The diagnosis of persistent infection at reimplantation of two-stage revision arthroplasty for periprosthetic joint infection (PJI) remains challenging. Several studies have shown the benefit of serum interleukin-6 (IL-6) in diagnosing periprosthetic joint infection (PJI). Recent data indicated serum IL-6 could be promising in differentiating persistent infection. The purpose of this study was to validate the efficacy of serum IL-6 in diagnosing persistent infection at reimplantation.
Methods
A retrospective review of 86 PJI patients with a two-stage exchanged hip arthroplasty from 2013 to 2017 was conducted. Persistent infection was defined using the modified Musculoskeletal Infection Society (MSIS) criteria combined with follow-up results.

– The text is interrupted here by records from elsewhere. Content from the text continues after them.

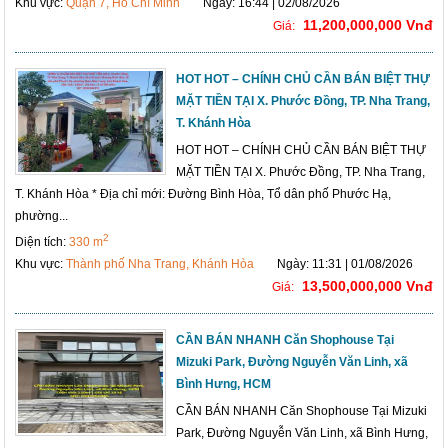
Khu vực:
Quận 7, Hồ Chí Minh
Ngày: 16:44 | 02/08/2026
11,200,000,000 Vnđ
Giá:
HOT HOT – CHÍNH CHỦ CẦN BÁN BIỆT THỰ
MẶT TIỀN TẠI X. Phước Đồng, TP. Nha Trang,
T. Khánh Hòa
HOT HOT – CHÍNH CHỦ CẦN BÁN BIỆT THỰ
MẶT TIỀN TẠI X. Phước Đồng, TP. Nha Trang,
T. Khánh Hòa * Địa chỉ mới: Đường Bình Hòa, Tổ dân phố Phước Hạ,
phường...
2
Diện tích:
330 m
Khu vực:
Thành phố Nha Trang, Khánh Hòa
Ngày: 11:31 | 01/08/2026
13,500,000,000 Vnđ
Giá:
CẦN BÁN NHANH Căn Shophouse Tại
Mizuki Park, Đường Nguyễn Văn Linh, xã
Bình Hưng, HCM
CẦN BÁN NHANH Căn Shophouse Tại Mizuki
Park, Đường Nguyễn Văn Linh, xã Bình Hưng,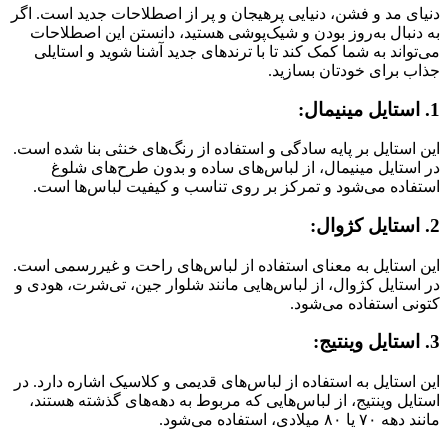
دنیای مد و فشن، دنیایی پرهیجان و پر از اصطلاحات جدید است. اگر
به دنبال به‌روز بودن و شیک‌پوشی هستید، دانستن این اصطلاحات
می‌تواند به شما کمک کند تا با ترندهای جدید آشنا شوید و استایلی
جذاب برای خودتان بسازید.
1. استایل مینیمال:
این استایل بر پایه سادگی و استفاده از رنگ‌های خنثی بنا شده است.
در استایل مینیمال، از لباس‌های ساده و بدون طرح‌های شلوغ
استفاده می‌شود و تمرکز بر روی تناسب و کیفیت لباس‌ها است.
2. استایل کژوال:
این استایل به معنای استفاده از لباس‌های راحت و غیررسمی است.
در استایل کژوال، از لباس‌هایی مانند شلوار جین، تی‌شرت، هودی و
کتونی استفاده می‌شود.
3. استایل وینتیج:
این استایل به استفاده از لباس‌های قدیمی و کلاسیک اشاره دارد. در
استایل وینتیج، از لباس‌هایی که مربوط به دهه‌های گذشته هستند،
مانند دهه ۷۰ یا ۸۰ میلادی، استفاده می‌شود.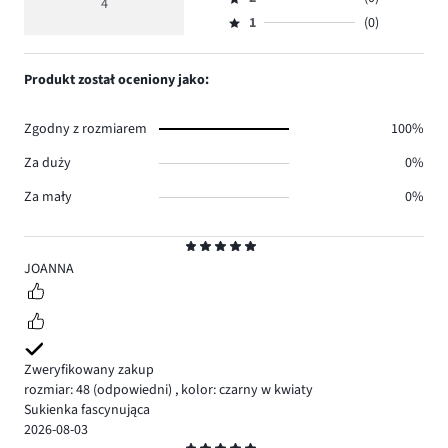
3,
4
Ocena
4.
5
głosów
ilość
1
(0)
2,
Ocena
0.
głosów
ilość
1,
0.
głosów
ilość
Produkt został oceniony jako:
0.
głosów
0.
Zgodny z rozmiarem
100%
Za duży
0%
Za mały
0%
Ocena
5
JOANNA
Zweryfikowany zakup
rozmiar: 48
(odpowiedni)
,
kolor: czarny w kwiaty
Sukienka fascynująca
2026-08-03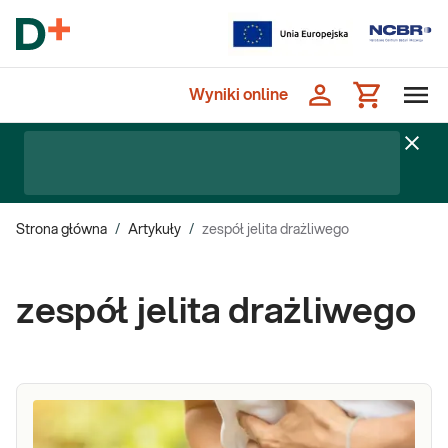
Wyniki online
Strona główna
/
Artykuły
/
zespół jelita drażliwego
zespół jelita drażliwego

Serum IL-6 at reimplantation were collected and compared among patients with or without persistent infection. Receiver operating characteristic (ROC) curves were generated to evaluate the diagnostic performance and optimal cut-off value of serum IL-6 at reimplantation.
Results
Sixteen cases were diagnosed as persistent infection at reimplantation. There was no significant difference in serum IL-6 levels between cases with persistent infection and controls (7.89 pg/ml vs. 5.56 pg/ml; P = 0.179). The area under the ROC curve (AUC) for serum IL-6 in diagnosing persistent infection at reimplantation was 0.59 (95% confidential interval [CI] 0.40–0.77). With the calculated threshold set at 8.12 pg/ml, the corresponding sensitivity, specificity, positive predictive value, and negative predictive values were 38%, 88%, 38%, and 87%, respectively.
Conclusion
Serum IL-6 is inadequate in diagnosing persistent infection at reimplantation for two-stage revision arthroplasty. With the serum IL-6 threshold set at 8.12 pg/ml, the specificity to rule out persistent infection is high, but the sensitivity to predict persistent infection is not satisfactory.
Hinweise
Peng-Fei Qu and Chi Xu contributed equally to this work and are considered co-first authors.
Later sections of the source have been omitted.